Effects of the administration of APAP and treatment with (PhSe)₂ in the reduction of MTT. Data are reported as mean ± SD of 6 animals per group. Significance was assessed by one-way analysis of variance (ANOVA), followed by Newman-Keuls’s test for post hoc comparison. *Indicates p < .05 as compared to the control group. ^#Indicates p < .05 as compared to the APAP group.
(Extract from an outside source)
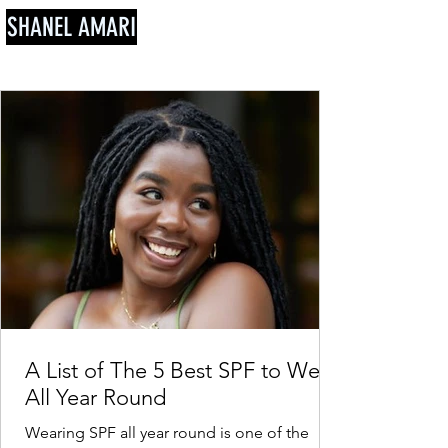
SHANEL AMARI
A List of The 5 Best SPF to Wear
All Year Round
Wearing SPF all year round is one of the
Thiobarbituric Acid Reactive Substance Levels

The administration of a toxic dose of APAP caused a significant increase in LPO, as determined by the increase in TBARS level (3.8-fold higher than the control group) (p < .0001), indicating damage caused by oxidative stress (Figure 3). Treatment with (PhSe)₂ significantly reduced the APAP-induced formation TBARS (p < .0001), keeping these levels at baseline and indicating a marked reduction in oxidative stress.

Figure 3.

Effects of the administration of APAP and treatment with (PhSe)₂ in the production of TBARS. Data are reported as mean ± SD of 6 animals per group. Significance was assessed by one-way analysis of variance (ANOVA), followed by Newman-Keuls’s test for post hoc comparison. *Indicates p < .05 as compared to the control group. ^#Indicates p < .05 as compared to the APAP group.
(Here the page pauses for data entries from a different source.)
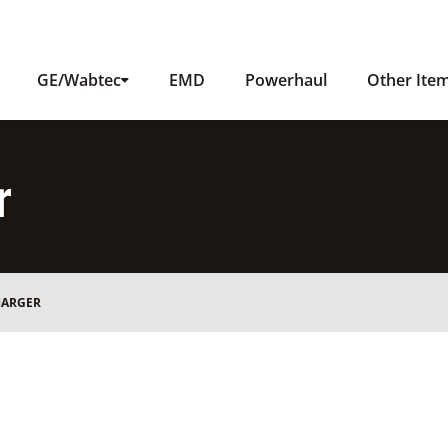
GE/Wabtec
EMD
Powerhaul
Other Ite
r
HARGER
Analysis of Oxygen Reactive Species Production

Figure 4 shows that the intoxication with APAP caused an increase in the intracellular levels of reactive species, as evidenced by the increase in the production of DCF when compared to the control group (1.61-fold higher) (p < .0032). Treatment with (PhSe)₂ effectively reduced the formation of intracellular reactive species when compared to the APAP group (p < .0032), keeping the formation of DFC at the basal level and reducing the damage caused by reactive oxygen species (ROS).

Figure 4.

Effects of the administration of APAP and treatment with (PhSe)₂ in the production of DCF-DA. Data are reported as mean ± SD of 6 animals per group. Significance was assessed by one-way analysis of variance (ANOVA), followed by Newman-Keuls’s test for post hoc comparison. *Indicates p < .05 as compared to the control group. ^#Indicates p < .05 as compared to the APAP group.

Myeloperoxidase Activity

Toxic doses of APAP initiated an inflammatory process, as evidenced by the marked increase in MPO activity when compared with the control group (18.7-fold higher) (p < .0001) (Figure 5). The group treated with (PhSe)₂ showed a significant reduction in MPO activity when compared with the APAP group (p < .0001). No difference in MPO activity was found in treated group when compared with the control group (Figure 5), demonstrating a reduction in inflammatory processes.

Figure 5.

Effects of the administration of APAP and treatment with (PhSe)₂ in the myeloperoxidase activity. Data are reported as mean ± SD of 6 animals per group. Significance was assessed by one-way analysis of variance (ANOVA), followed by Newman-Keuls’s test for post hoc comparison. *Indicates p < .05 as compared to the control group. ^#Indicates p < .05 as compared to the APAP group.

Catalase Activity

No significant difference in catalase activity was seen between treatment groups (data not shown).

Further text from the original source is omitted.